Of course our natural instinct is to say, “Yes! Exactly. The other guys are wrong!” Not so fast. Morality is much more complicated than that.
What we end up with in society is a pseudo-philosophy of supreme morality that everyone believes they possess. The danger of this is magnified when people of power use this to leverage ideology and their agendas.
Consider the recent healthcare bill that the Republicans shoved through the House of Representatives. I’m almost certain the brilliant minds that put it together have no grasp on how insurance works. You want young, healthy people in the same pool as older and sicker people. They offset one another. There you go; that’s how insurance works. But the current bill isolates older citizens, and people with pre-existing conditions into high-risk pools, in which they will have to pay up to five times the normal rate for insurance.

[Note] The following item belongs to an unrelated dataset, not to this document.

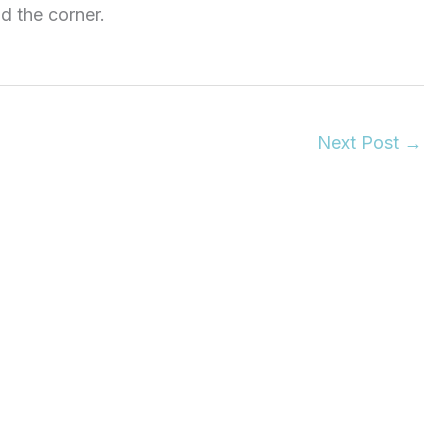
d the corner.
Next Post
→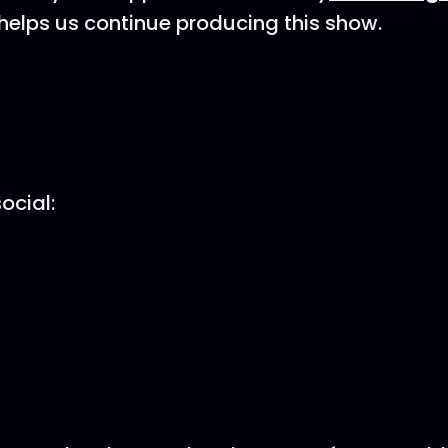
helps us continue producing this show.
ocial:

The list of pre-existing conditions reads longer than a CVS receipt, and includes people that have been the victim of sexual assault or domestic violence, people with depression, and those with addiction (What happened to the appointed drug Czar Chris Christie, who promotes compassion and understanding of addiction? Only after the insurance company gets their kickback; that’s New Jersey politics at work).
When asked about the pre-existing conditions, Alabama Senator Mo Brooks said about high risk pools, “That helps offset all these costs, thereby reducing the cost to those people who lead good lives, they’re healthy, they’ve done the things to keep their bodies healthy. And right now, those are the people — who’ve done things the right way — that are seeing their costs skyrocketing.” This could be interpreted as a stupid, off the cuff sound bite, or could be a comment meant to rally support from those who want to feel like they’ve “done things the right way.”
The left is in no way immune to this philosophical moralizing either. On campuses around the country free speech is suppressed from those on the top floors of ivy towers, restricting students from hearing speeches that could be “offensive or harmful.” Ann Coulter and Milo Yiannopoulos were both canceled at UC Berkeley in the past year, and speakers are canceled in universities from coast to coast every month for beliefs that fit some arbitrary, ambiguous, and inaccurate category of perceived racism, sexism, or any other –ism’s.
The parasite of political correctness that now controls its host, the left, is a moral argument by those who seem to have no concept of the dangers of restricting the first amendment. In their naiveté, and on their high horse, they ignorantly and arrogantly trample free speech in the name of tolerance and equality – concepts they understand little of, and do even less to achieve.
As everyone screams about his or her moral superiority, what gets drowned out is actual human decency. We begin to see those who have different beliefs than us as less than human. They become the enemy. The trenches of division are dug a little deeper, while those with dubious ambitions for power become stronger.
There are general principles, or morality we can all agree on. Whether you’re a Republican or Democrat, progressive or conservative, Yankees fan or Red Sox fan; Love, generosity, and goodwill towards other people are examples and a good place to start. These concepts matter. Everything else is secondary.